#### ABOUT THIS EXERCISE
Repeat the records exactly, minus the pictures.

#### SUPPLIED DATA
:::::
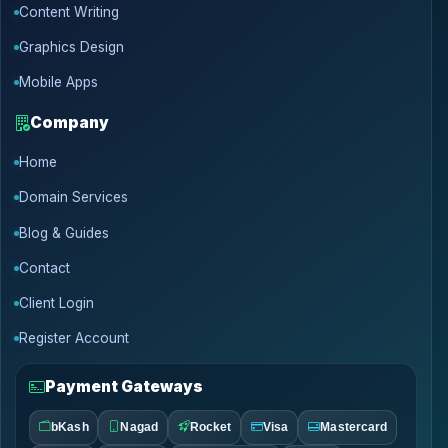
Content Writing
Graphics Design
Mobile Apps
Company
Home
Domain Services
Blog & Guides
Contact
Client Login
Register Account
Payment Gateways
bKash
Nagad
Rocket
Visa
Mastercard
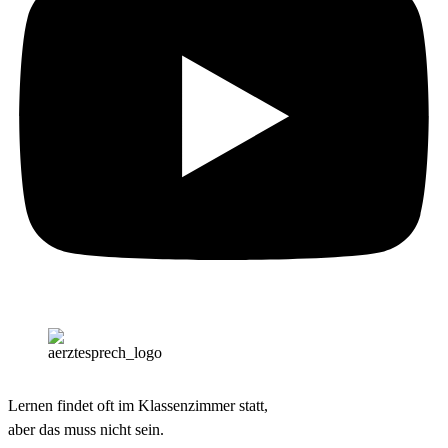
Lernen findet oft im Klassenzimmer statt,
aber das muss nicht sein.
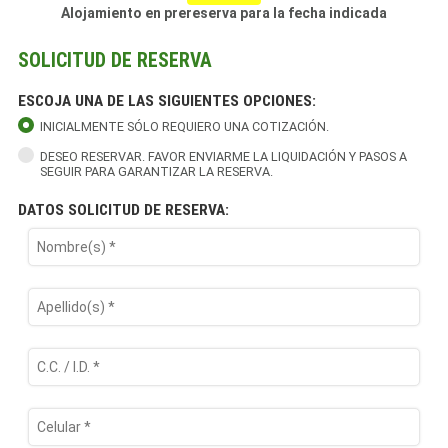
Alojamiento en prereserva para la fecha indicada
SOLICITUD DE RESERVA
ESCOJA UNA DE LAS SIGUIENTES OPCIONES:
INICIALMENTE SÓLO REQUIERO UNA COTIZACIÓN.
DESEO RESERVAR. FAVOR ENVIARME LA LIQUIDACIÓN Y PASOS A
SEGUIR PARA GARANTIZAR LA RESERVA.
DATOS SOLICITUD DE RESERVA:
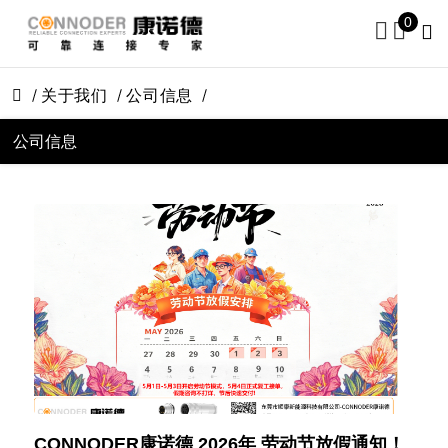
0
关于我们
公司信息
公司信息
CONNODER康诺德 2026年 劳动节放假通知！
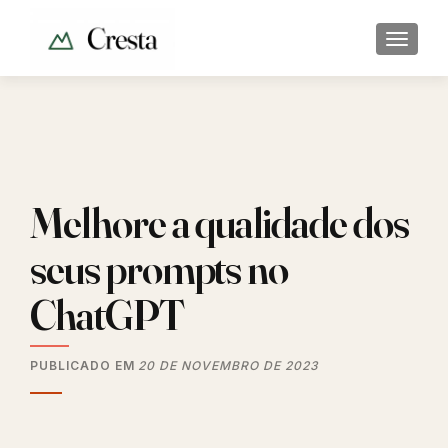
ALTER
Melhore a qualidade dos
seus prompts no
ChatGPT
PUBLICADO EM
20 DE NOVEMBRO DE 2023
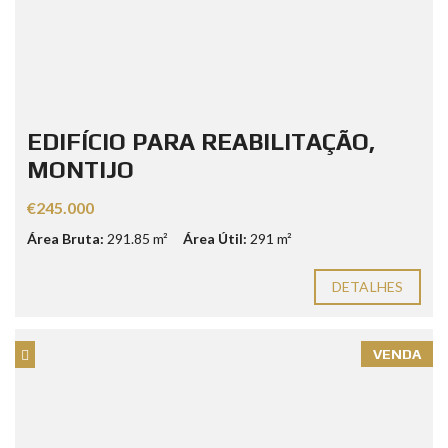
EDIFÍCIO PARA REABILITAÇÃO,
MONTIJO
€245.000
Área Bruta:
291.85 m²
Área Útil:
291 m²
DETALHES
VENDA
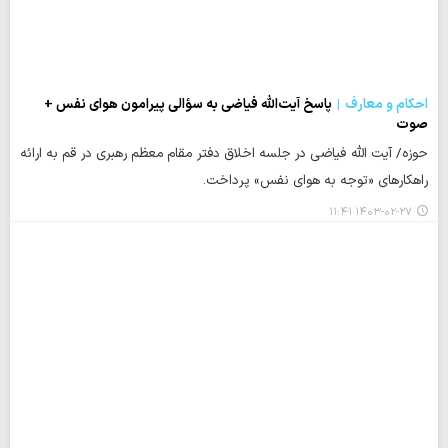
احکام و معارف
پاسخ آیت‌الله فیاضی به سؤالی پیرامون هوای نفس +
صوت
حوزه/ آیت الله فیاضی در جلسه اخلاق دفتر مقام معظم رهبری در قم به ارائه
راهکارهای «توجه به هوای نفس» پرداخت.
۱۴۰۳-۰۲-۲۷ ۱۱:۴۱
:::::
#### EXERCISE ANSWER
Content Writing
Graphics Design
Mobile Apps
Company
Home
Domain Services
Blog & Guides
Contact
Client Login
Register Account
Payment Gateways
bKash
Nagad
Rocket
Visa
Mastercard
Lernen findet oft im Klassenzimmer statt,
aber das muss nicht sein.
Alojamiento en prereserva para la fecha indicada
SOLICITUD DE RESERVA
ESCOJA UNA DE LAS SIGUIENTES OPCIONES:
INICIALMENTE SÓLO REQUIERO UNA COTIZACIÓN.
DESEO RESERVAR. FAVOR ENVIARME LA LIQUIDACIÓN Y PASOS A
SEGUIR PARA GARANTIZAR LA RESERVA.
DATOS SOLICITUD DE RESERVA:
0
关于我们
公司信息
公司信息
CONNODER康诺德 2026年 劳动节放假通知！
ALTER
Melhore a qualidade dos
seus prompts no
ChatGPT
PUBLICADO EM
20 DE NOVEMBRO DE 2023
EDIFÍCIO PARA REABILITAÇÃO,
MONTIJO
€245.000
Área Bruta:
291.85 m²
Área Útil:
291 m²
DETALHES
VENDA
احکام و معارف
پاسخ آیت‌الله فیاضی به سؤالی پیرامون هوای نفس +
صوت
حوزه/ آیت الله فیاضی در جلسه اخلاق دفتر مقام معظم رهبری در قم به ارائه
راهکارهای «توجه به هوای نفس» پرداخت.
۱۴۰۳-۰۲-۲۷ ۱۱:۴۱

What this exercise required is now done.